Players have great respect for Dark. "He has a good idea of what he's doing all the time," says Felipe Alou, ex-Giant now with the Braves. "He can get sore like any human being, but he is a high-class man, and I can't say anything but good about him," Says Ed Bailey, another former Giant with the Braves, "I enjoyed playing for Dark. If you had a problem, he would listen. You wouldn't always get your way, but he'd be fair about it. He won't ever ask a guy to do something the guy can't do. In a case like mine, he wouldn't have me try to steal a base." To which Lee Walls adds, "Dark did something as a player that only one other man in baseball did to my knowledge. When a new man joined the club, Alvin would take him out to dinner. He wanted to know all about this man as a person and as a player. The only other man I know who did this was Branch Rickey."

Thus far this year, surprisingly, pitching has been the Giants' strong point. "The pitching has carried us," Dark says. "This is the best pitching we've had since I've been with the club." Juan Marichal, of course, is the leader. From him it is a quick drop to Jack Sanford (good for only six or seven innings) and Billy O'Dell (sore arm), but the relief pitching has been splendid. Shaw has been excellent and Perry brilliant. Perry was the winner of the 23-inning game against the Mets, and recently he had a streak of 23 scoreless innings. In 51 innings, he has walked only six. An $80,000 bonus player, Perry was something of a disappointment until this season, and he gives much of the credit for his improvement to Shaw. For one thing, Shaw told Perry to stand square to the hitter—face on—instead of at an angle.
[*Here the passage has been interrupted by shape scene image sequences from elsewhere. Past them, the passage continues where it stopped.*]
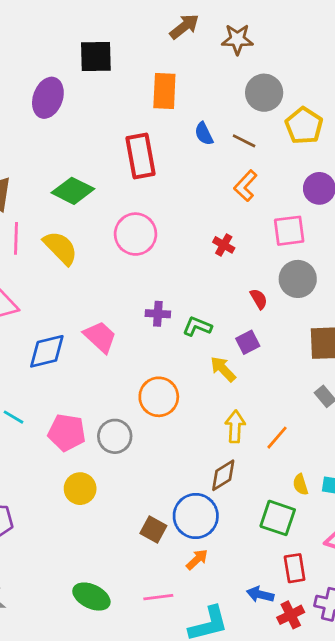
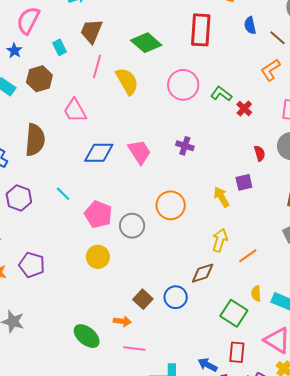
green L-shape: (197, 326) -> (221, 94), moved
blue circle: (196, 516) -> (176, 297), size x0.7
orange arrow: (197, 559) -> (122, 321), moved, turned 36

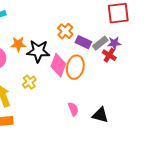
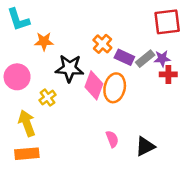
orange star: (18, 44) -> (44, 41), moved
red cross: (109, 55) -> (168, 74), moved, turned -32
yellow cross: (29, 82) -> (48, 98), moved
black triangle: (100, 115) -> (145, 146), turned -42

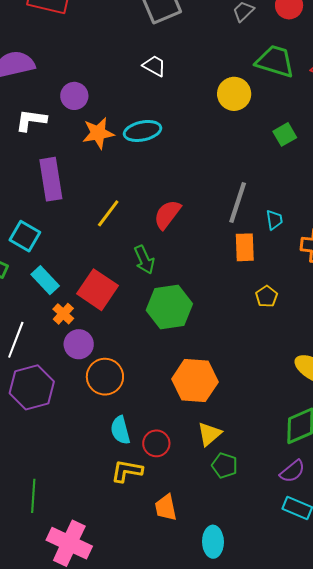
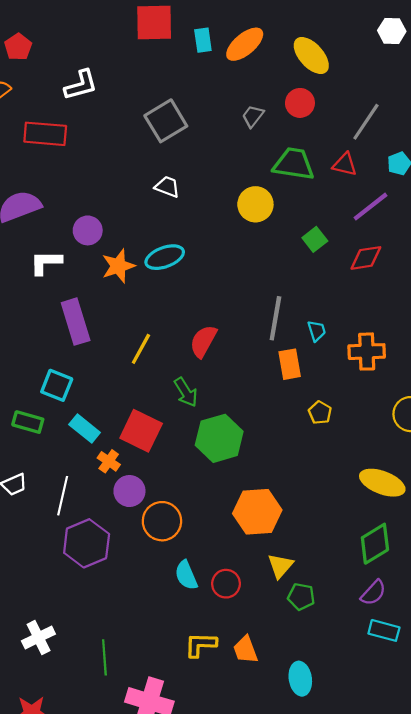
yellow L-shape: (127, 471) -> (201, 645), moved

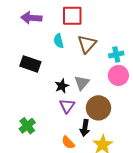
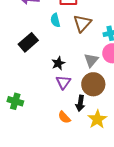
black rectangle: (30, 64) -> (28, 42), turned -60
gray triangle: (82, 83) -> (91, 60), moved
green cross: (27, 126) -> (15, 101), moved, turned -35

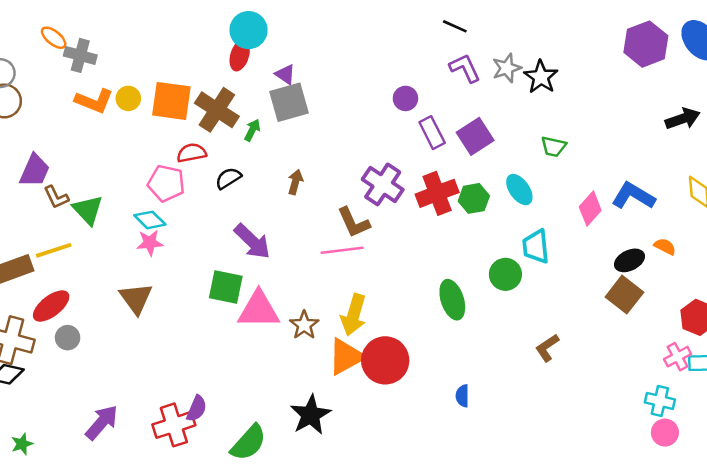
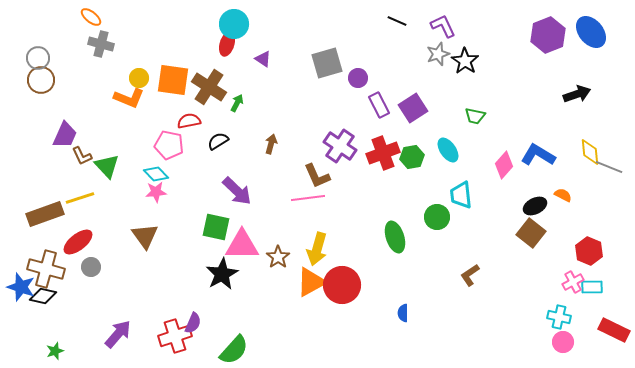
orange ellipse: (54, 38) -> (91, 17), moved
purple L-shape: (465, 68) -> (443, 26), moved
orange L-shape: (94, 101) -> (129, 98), moved
gray square: (289, 102) -> (327, 63), moved
black star: (311, 415) -> (222, 274), moved

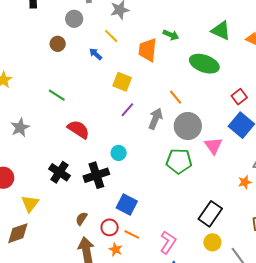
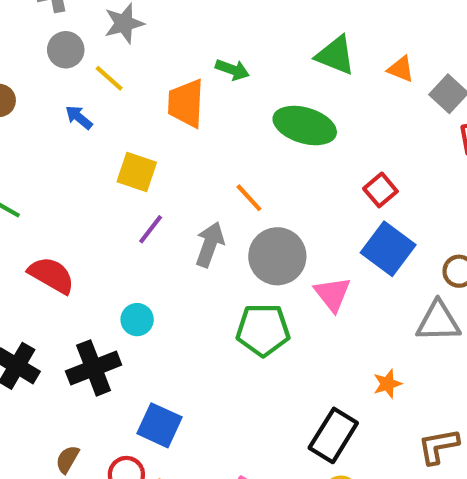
gray circle: (74, 19) -> (66, 50), moved
orange star: (245, 182) -> (387, 384), moved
At an angle, Perry was throwing across his body instead of directly at the plate.

Except for Mays and Cepeda, the hitting has been nonexistent. Statistically, the Giants were the worst-hitting team in the league as of two weeks ago, and they were next to the worst in fielding. Willie McCovey was hitting .190, Tom Haller .210, Chuck Hiller .190 and Harvey Kuenn .220. Outfielder Matty Alou and Jose Pagan, the regular shortstop, also have been out with injuries, but even if the hitting does come around, the Giants will not be devastating, according to Dark. The Giants, he says, are not a power club even with Mays, Cepeda and McCovey in the lineup. They went from power to pitching when they traded Alou and Bailey for Shaw and Hendley. "We're a three-or four-run ball club, that's all," says Dark. "You can't go by the past. We gave up 30 home runs to get pitching. We don't have five guys in the lineup who are home run hitters. Twenty homers—that's a home run hitter."

Strangely, Dark adds, the Giants' chances for the pennant hinge on the hitting of two players, Jesus Alou, the outfielder, and Jim Ray Hart, the rookie third baseman. "They must play the way they did in the minors and hit passably. I don't ask for .300. Just around .275 or .280." Dark sees three other clubs contending for the pennant and, like the Giants, they all have ifs. "First, the Phillies," he says. "Good, sound, solid ball club, if their third baseman [Richie Allen] continues to hit the rest of the season the way he has the first third. The Dodgers, if Moeller and Ortega pitch good ball. The Cardinals, if Washburn can pitch the way he started last year. These are the best-balanced ball clubs in the league."

Win or lose, the Giants can be counted on to provide talk for San Francisco. As Stoneham himself says, "It might be that we're the biggest thing to hit this city in a number of years."


WHISTLING DARK signals for relief of Bob Shaw (left), while Chuck Hiller looks on.